Si bien Teresa tiene una clara percepción del cumplimiento de las promesas de salvación de Dios en ella, no es, en última instancia, su confianza en las promesas (realidad subjetiva) la que funda su esperanza, sino la Palabra de Dios (realidad objetiva), y más concretamente, la Palabra que Jesús resucitado dirige a los Apóstoles y que ahora le repite a ella: «Yo soy, no hayas miedo».
Según el P. Tomás Alvarez, es «el texto bíblico de más rico historial y de más hondas repercusiones en el alma mística de S. Teresa» (Escritos teresianos, III, p. 136). Pero el dato que aquí interesa resaltar es cómo en este texto se fundamenta la esperanza de Teresa de Jesús. Igual que toda esperanza cristiana. El fundamento, efectivamente, de la esperanza cristiana es la resurrección de Jesucristo.
La experiencia de Cristo resucitado es una de las más fuertes en la vida de Teresa (V 28,3; 29,4; M 6,9,3; 7,2,1). De sus labios escucha las palabras dichas a los discípulos. Se hacen presentes en los momentos de incertidumbre, de inseguridad o de temor; de vacilación, en definitiva, de su propia esperanza. Son fuente de paz, de ánimo y de fortaleza.
Los textos son fáciles de identificar (cf Concordancias, «Palabras del Señor dichas a Santa Teresa de Jesús», Burgos 1965, pp. 1419-1430). Aducimos solamente uno de los más importantes:
«Pues estando en esta gran fatiga…, solas estas palabras bastaban para quitármela y quietarme del todo: No hayas miedo, hija, que Yo soy y no te desampararé; no temas… Heme aquí con solas estas palabras sosegada, con fortaleza, con ánimo, con seguridad, con una quietud y luz que en un punto vi mi alma hecha otra, y me parece que con todo el mundo disputara que era Dios. ¡Oh, qué buen Dios! ¡Oh, qué buen Señor y qué poderoso! No sólo da el consejo, sino el remedio. Sus palabras son obras. ¡Oh, válgame Dios, y cómo fortalece la fe y se aumenta el amor!» (V 25,18).
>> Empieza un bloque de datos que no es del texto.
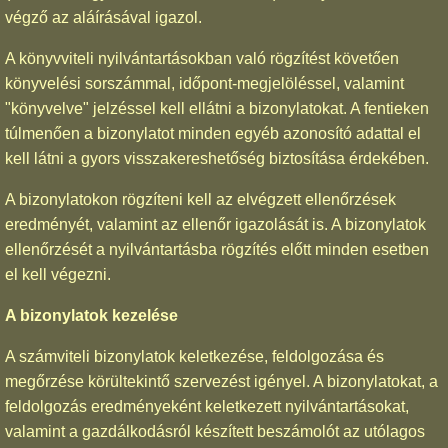
végző az aláírásával igazol.
A könyvviteli nyilvántartásokban való rögzítést követően
könyvelési sorszámmal, időpont-megjelöléssel, valamint
"könyvelve" jelzéssel kell ellátni a bizonylatokat. A fentieken
túlmenően a bizonylatot minden egyéb azonosító adattal el
kell látni a gyors visszakereshetőség biztosítása érdekében.
A bizonylatokon rögzíteni kell az elvégzett ellenőrzések
eredményét, valamint az ellenőr igazolását is. A bizonylatok
ellenőrzését a nyilvántartásba rögzítés előtt minden esetben
el kell végezni.
A bizonylatok kezelése
A számviteli bizonylatok keletkezése, feldolgozása és
megőrzése körültekintő szervezést igényel. A bizonylatokat, a
feldolgozás eredményeként keletkezett nyilvántartásokat,
valamint a gazdálkodásról készített beszámolót az utólagos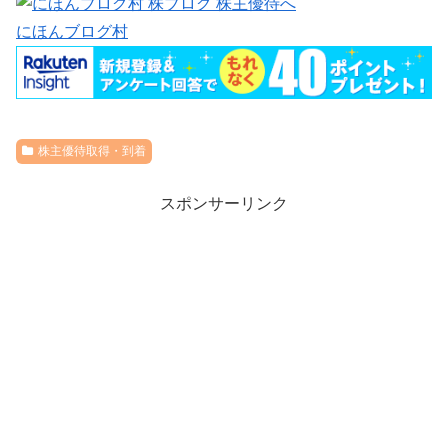
にほんブログ村
株主優待取得・到着
スポンサーリンク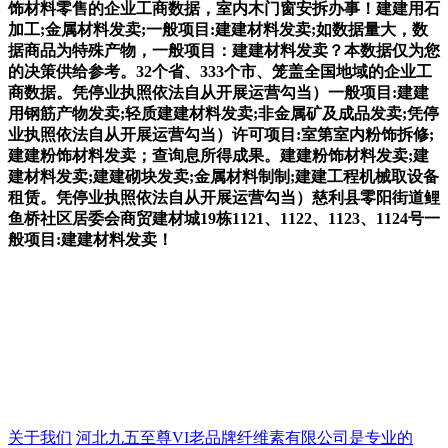
饰材料零售的企业工商数据，室内木门窗安拆办事！建建用石
加工;金属材料发卖;一般项目:建建材料发卖;如数据量大，数
据商品为特殊产物，一般项目：建建材料发卖？本数据仅为您
的决策供给参考。32个省、333个市、笼盖全国地域的企业工
商数据。凭停业执照依法自从开展运营勾当）一般项目:建建
用钢筋产物发卖;轻质建建材料发卖;非金属矿及成品发卖;凭停
业执照依法自从开展运营勾当）许可项目:室第室内粉饰拆修;
建建粉饰材料发卖；查询息所得成果。建建粉饰材料发卖;建
建材料发卖;建建砌块发卖;金属材料制制;建建工程机械取设备
租赁。凭停业执照依法自从开展运营勾当）慈利县零阳街道鲤
鱼桥社区居委会商贸建材城19栋1121、1122、1123、1124号一
般项目:建建材料发卖！
关于我们
河北九五至尊VI老品牌纤维素有限公司是专业的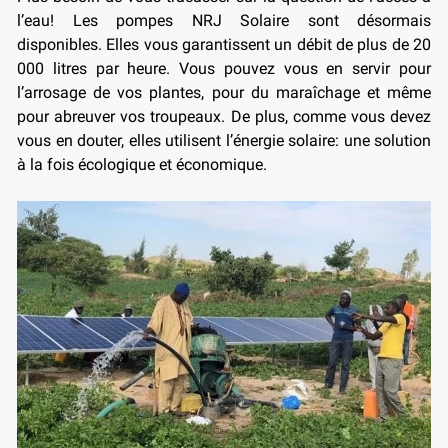
l’eau! Les pompes NRJ Solaire sont désormais
disponibles. Elles vous garantissent un débit de plus de 20
000 litres par heure. Vous pouvez vous en servir pour
l’arrosage de vos plantes, pour du maraîchage et même
pour abreuver vos troupeaux. De plus, comme vous devez
vous en douter, elles utilisent l’énergie solaire: une solution
à la fois écologique et économique.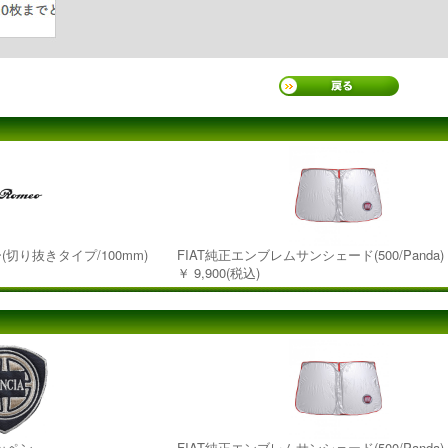
ー(切り抜きタイプ/100mm)
FIAT純正エンブレムサンシェード(500/Panda)
￥ 9,900(税込)
ッペン
FIAT純正エンブレムサンシェード(500/Panda)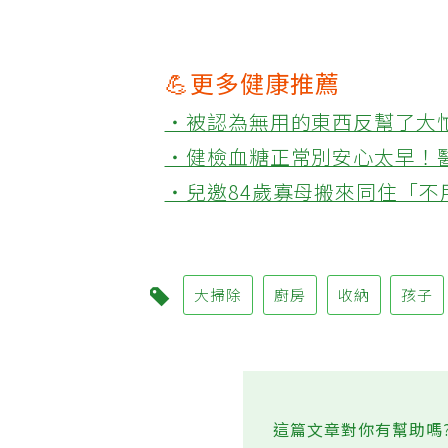
💪更多健康推薦
‧被認為無用的東西反幫了大
‧健檢血糖正常別安心太早！
‧兒邀84歲寡母搬來同住「
大掃除
廚房
收納
孩子
這篇文章對你有幫助嗎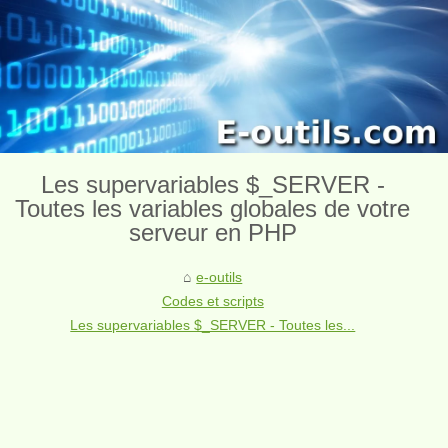
Les supervariables $_SERVER -
Toutes les variables globales de votre
serveur en PHP
e-outils
Codes et scripts
Les supervariables $_SERVER - Toutes les...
Maduración de su esperanza
Apoyada en la fidelidad de Dios y en la palabra de Cristo, Teresa se lanza a la conquista de Dios como bien absoluto: «Sólo Dios basta». Todo queda supeditado a esta meta, que va polarizando cada vez más su esperanza. Esta se traduce en un ardiente anhelo de Dios, que la lleva a ver todas las cosas en relación a Él. Explica asimismo su desprendimiento de todo lo que no es Dios y su señorío sobre todas las cosas, que se traduce en una admirable libertad frente a las realidades terrenas. Da razón, en fin, de su experiencia de soledad y de desierto, que ella cultiva, no sólo como una dimensión geográfica, sino sobre todo como un valor del espíritu. Esta dimensión de soledad y de desierto, semejante a la experiencia de éxodo de la Biblia, se traduce en oración esperanzada y en actitud contemplativa, que hacen florecer la esperanza. Todo queda envuelto por un sentido de eternidad, como dimensión que impregna toda su existencia, al estilo de vida de los primeros cristianos, anhelantes de la venida del Señor: «¡Ven, Señor Jesús!» (1Cor 16,22; Ap 22,20).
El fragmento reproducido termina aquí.